In general, switching applications have a trade off between efficiency and EMI emissions. In order to get better efficiency, higher switching speed is required. The higher the speed, the steeper the transient which is generated due to stray inductances and capacitances and the greater the EMI.
An aim of this invention is to reduce EMI emission without reducing efficiency significantly.
In a typical hard switching application, one of the main noise sources of EMI emission is di/dt spikes caused by the body diode reverse recovery charge QRR which usually has sharp waveforms and triggers harmful ringing. This Qrr discharging current can be sharp and large because of low impedance between the power supply top rail and bottom rail and high resonant factor Q.
One of the simplest conventional methods for reducing EMI noise in gate driving stages is to place a resistor Rg in series with the gate of the MOSFET, slowing down turn-on/turn-off speed by limiting the amount of gate drive current.

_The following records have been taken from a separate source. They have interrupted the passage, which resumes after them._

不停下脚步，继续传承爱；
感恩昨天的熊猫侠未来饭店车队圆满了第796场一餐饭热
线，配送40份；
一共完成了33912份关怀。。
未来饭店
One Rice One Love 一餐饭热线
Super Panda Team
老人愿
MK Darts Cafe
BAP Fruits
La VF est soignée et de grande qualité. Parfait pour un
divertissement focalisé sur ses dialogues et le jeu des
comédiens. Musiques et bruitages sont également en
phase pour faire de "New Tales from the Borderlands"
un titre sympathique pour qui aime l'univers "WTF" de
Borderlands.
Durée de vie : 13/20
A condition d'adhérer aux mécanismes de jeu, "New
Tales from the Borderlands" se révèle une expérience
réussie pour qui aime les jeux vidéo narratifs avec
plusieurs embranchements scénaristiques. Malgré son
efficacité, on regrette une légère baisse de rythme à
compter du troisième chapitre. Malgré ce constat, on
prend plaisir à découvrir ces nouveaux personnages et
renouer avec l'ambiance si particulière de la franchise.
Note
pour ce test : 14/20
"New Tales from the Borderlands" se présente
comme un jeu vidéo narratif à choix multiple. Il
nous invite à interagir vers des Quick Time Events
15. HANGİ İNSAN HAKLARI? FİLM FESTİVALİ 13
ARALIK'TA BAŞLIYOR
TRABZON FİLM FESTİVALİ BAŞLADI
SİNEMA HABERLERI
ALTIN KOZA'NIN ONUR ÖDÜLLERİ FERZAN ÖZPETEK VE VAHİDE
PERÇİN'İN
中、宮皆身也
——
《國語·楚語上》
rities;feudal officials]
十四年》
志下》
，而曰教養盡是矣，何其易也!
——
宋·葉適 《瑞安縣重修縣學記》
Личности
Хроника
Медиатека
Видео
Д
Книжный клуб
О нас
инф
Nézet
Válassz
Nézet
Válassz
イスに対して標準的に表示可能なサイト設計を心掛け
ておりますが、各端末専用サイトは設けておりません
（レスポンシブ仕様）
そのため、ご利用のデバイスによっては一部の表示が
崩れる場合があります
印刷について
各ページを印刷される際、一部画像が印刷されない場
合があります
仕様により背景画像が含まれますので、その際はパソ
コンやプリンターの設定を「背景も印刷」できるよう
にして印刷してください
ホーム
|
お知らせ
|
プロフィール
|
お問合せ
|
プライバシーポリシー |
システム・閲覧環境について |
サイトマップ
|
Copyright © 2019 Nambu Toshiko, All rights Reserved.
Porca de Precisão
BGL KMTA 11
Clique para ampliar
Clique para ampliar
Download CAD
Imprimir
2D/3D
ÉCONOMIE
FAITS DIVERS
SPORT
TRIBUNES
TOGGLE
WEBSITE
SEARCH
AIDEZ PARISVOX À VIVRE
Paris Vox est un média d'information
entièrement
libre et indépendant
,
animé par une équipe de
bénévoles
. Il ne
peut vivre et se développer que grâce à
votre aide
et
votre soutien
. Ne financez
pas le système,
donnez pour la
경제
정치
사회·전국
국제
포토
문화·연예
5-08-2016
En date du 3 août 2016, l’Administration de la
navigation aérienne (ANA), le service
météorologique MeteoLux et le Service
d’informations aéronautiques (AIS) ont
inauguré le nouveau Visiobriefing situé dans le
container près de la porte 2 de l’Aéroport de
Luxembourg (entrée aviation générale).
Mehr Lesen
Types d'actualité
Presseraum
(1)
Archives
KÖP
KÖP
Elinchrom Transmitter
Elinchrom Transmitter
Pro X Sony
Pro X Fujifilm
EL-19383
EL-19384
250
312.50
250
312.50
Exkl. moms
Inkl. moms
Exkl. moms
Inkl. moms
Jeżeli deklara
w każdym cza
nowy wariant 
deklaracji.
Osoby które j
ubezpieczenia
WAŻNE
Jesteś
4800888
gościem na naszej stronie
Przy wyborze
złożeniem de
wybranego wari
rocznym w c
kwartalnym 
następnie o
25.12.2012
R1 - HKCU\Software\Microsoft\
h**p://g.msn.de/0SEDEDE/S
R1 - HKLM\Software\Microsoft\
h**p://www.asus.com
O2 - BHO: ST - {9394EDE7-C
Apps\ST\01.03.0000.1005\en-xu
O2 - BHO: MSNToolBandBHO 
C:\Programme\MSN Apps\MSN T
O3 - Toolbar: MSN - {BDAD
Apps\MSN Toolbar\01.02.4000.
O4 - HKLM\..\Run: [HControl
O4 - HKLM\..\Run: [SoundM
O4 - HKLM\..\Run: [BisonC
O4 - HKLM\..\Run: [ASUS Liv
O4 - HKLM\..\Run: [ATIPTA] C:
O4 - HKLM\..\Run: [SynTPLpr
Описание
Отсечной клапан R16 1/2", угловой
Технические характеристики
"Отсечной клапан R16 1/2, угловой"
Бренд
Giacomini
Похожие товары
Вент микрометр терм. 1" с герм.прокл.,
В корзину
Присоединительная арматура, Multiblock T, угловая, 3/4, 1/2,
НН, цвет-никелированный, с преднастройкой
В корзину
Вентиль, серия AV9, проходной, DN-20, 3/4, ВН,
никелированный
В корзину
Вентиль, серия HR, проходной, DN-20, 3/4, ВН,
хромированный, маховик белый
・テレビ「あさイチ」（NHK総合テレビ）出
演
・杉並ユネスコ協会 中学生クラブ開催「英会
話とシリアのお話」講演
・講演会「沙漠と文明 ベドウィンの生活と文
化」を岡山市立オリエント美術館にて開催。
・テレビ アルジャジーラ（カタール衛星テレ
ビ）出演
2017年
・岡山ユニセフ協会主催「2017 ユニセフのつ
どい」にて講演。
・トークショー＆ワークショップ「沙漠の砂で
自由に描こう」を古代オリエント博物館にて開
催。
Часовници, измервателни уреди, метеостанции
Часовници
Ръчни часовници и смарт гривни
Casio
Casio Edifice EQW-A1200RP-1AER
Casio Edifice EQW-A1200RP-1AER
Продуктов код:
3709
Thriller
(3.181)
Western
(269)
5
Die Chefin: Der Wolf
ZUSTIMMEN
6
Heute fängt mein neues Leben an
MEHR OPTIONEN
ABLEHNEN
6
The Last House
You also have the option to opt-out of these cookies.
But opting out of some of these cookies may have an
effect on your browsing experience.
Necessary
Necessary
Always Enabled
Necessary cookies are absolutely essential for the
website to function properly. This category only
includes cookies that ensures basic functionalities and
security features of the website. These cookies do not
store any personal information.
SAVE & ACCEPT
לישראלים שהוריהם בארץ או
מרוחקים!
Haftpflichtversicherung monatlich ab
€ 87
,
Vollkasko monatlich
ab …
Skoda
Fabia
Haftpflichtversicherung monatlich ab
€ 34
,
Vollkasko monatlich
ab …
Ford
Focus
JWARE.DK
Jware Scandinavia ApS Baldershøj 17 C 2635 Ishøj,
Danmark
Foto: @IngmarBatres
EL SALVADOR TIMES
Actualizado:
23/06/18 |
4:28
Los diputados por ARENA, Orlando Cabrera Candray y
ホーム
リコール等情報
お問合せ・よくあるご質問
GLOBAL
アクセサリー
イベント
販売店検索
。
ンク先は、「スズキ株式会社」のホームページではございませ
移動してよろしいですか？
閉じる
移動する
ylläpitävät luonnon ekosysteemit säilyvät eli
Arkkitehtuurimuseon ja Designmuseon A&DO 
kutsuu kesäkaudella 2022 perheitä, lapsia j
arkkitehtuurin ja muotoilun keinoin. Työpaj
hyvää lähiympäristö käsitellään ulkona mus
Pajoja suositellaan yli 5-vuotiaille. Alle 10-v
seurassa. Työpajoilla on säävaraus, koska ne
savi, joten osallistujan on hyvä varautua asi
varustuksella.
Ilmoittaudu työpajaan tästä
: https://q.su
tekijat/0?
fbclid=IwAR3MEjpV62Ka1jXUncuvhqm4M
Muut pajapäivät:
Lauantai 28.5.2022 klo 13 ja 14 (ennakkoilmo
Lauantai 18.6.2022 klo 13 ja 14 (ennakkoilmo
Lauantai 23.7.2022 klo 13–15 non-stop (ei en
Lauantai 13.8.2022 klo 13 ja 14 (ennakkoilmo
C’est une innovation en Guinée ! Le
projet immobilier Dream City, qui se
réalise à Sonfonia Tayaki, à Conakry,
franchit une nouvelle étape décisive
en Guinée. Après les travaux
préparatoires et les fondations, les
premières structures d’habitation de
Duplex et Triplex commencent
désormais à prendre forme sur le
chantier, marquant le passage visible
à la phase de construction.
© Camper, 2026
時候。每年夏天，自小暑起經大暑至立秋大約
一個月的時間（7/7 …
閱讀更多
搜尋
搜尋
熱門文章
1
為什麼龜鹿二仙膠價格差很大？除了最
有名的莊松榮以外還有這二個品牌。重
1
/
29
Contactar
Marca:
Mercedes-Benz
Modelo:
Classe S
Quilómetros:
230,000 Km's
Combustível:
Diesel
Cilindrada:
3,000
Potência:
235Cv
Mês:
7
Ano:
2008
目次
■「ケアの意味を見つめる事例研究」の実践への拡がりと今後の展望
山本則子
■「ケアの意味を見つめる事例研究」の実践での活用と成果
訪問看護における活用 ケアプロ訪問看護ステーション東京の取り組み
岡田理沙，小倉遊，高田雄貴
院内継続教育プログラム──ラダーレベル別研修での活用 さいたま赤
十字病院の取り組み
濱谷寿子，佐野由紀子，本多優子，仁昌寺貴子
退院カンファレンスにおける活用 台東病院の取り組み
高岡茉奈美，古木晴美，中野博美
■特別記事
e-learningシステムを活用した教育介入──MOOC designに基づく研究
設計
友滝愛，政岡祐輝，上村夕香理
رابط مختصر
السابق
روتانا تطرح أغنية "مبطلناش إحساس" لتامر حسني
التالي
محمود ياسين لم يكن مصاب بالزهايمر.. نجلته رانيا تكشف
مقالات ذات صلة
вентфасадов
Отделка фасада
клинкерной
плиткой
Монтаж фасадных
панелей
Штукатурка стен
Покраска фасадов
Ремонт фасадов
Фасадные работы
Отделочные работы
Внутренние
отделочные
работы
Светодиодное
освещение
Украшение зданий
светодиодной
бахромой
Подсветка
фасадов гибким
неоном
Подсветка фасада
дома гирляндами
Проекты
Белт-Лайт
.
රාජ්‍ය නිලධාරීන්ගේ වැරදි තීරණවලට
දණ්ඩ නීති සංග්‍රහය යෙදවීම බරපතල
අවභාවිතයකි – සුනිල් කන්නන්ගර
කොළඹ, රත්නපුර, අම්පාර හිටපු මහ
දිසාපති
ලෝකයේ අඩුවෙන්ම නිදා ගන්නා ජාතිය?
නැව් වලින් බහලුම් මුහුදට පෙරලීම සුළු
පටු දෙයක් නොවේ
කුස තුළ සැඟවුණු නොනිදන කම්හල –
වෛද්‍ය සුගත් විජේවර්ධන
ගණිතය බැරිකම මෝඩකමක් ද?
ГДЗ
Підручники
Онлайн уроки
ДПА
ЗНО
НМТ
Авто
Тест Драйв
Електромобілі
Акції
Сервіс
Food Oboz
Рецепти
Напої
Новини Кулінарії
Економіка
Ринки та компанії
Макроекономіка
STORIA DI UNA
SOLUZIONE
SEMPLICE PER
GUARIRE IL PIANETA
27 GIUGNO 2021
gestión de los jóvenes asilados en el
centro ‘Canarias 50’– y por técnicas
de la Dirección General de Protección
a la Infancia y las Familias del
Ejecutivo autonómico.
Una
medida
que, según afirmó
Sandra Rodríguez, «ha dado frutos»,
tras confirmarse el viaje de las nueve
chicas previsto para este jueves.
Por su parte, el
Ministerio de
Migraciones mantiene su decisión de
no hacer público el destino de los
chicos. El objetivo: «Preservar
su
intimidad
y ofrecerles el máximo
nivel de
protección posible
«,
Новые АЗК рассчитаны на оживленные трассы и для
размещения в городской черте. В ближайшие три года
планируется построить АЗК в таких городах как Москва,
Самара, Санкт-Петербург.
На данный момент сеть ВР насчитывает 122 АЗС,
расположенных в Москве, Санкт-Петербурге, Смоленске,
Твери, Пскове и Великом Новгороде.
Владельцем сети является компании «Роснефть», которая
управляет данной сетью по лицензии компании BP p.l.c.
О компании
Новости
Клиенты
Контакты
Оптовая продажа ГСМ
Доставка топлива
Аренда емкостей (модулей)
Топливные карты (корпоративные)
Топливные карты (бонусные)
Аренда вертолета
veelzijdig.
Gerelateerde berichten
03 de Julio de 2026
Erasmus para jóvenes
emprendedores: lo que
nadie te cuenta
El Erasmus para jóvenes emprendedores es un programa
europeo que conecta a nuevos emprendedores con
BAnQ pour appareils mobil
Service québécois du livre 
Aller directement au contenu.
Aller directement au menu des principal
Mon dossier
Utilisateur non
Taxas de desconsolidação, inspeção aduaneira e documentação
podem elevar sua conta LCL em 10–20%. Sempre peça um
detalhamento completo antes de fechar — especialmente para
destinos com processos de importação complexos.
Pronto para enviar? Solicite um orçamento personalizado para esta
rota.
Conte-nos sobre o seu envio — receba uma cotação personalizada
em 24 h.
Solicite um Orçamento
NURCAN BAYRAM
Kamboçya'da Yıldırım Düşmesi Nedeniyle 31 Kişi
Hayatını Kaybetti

One problem with this method is the effectiveness of this gate resistor is not equal to either the Qrr discharging period or transition period. The effectiveness of Rg varies during the turning on process due to the Millar effect; the resistor slows down the turn-on process the most when the drain voltage is in transition. However, the time period when di/dt needs to be reduced for smaller Qrr is before the drain-source voltage starts to fall. As a result, the amount of resistance which is required to slow down the process has more effect in the reverse recovery discharging period than in the voltage transition period. Therefore switching loss increases significantly even though reverse recovery discharging is slowed down.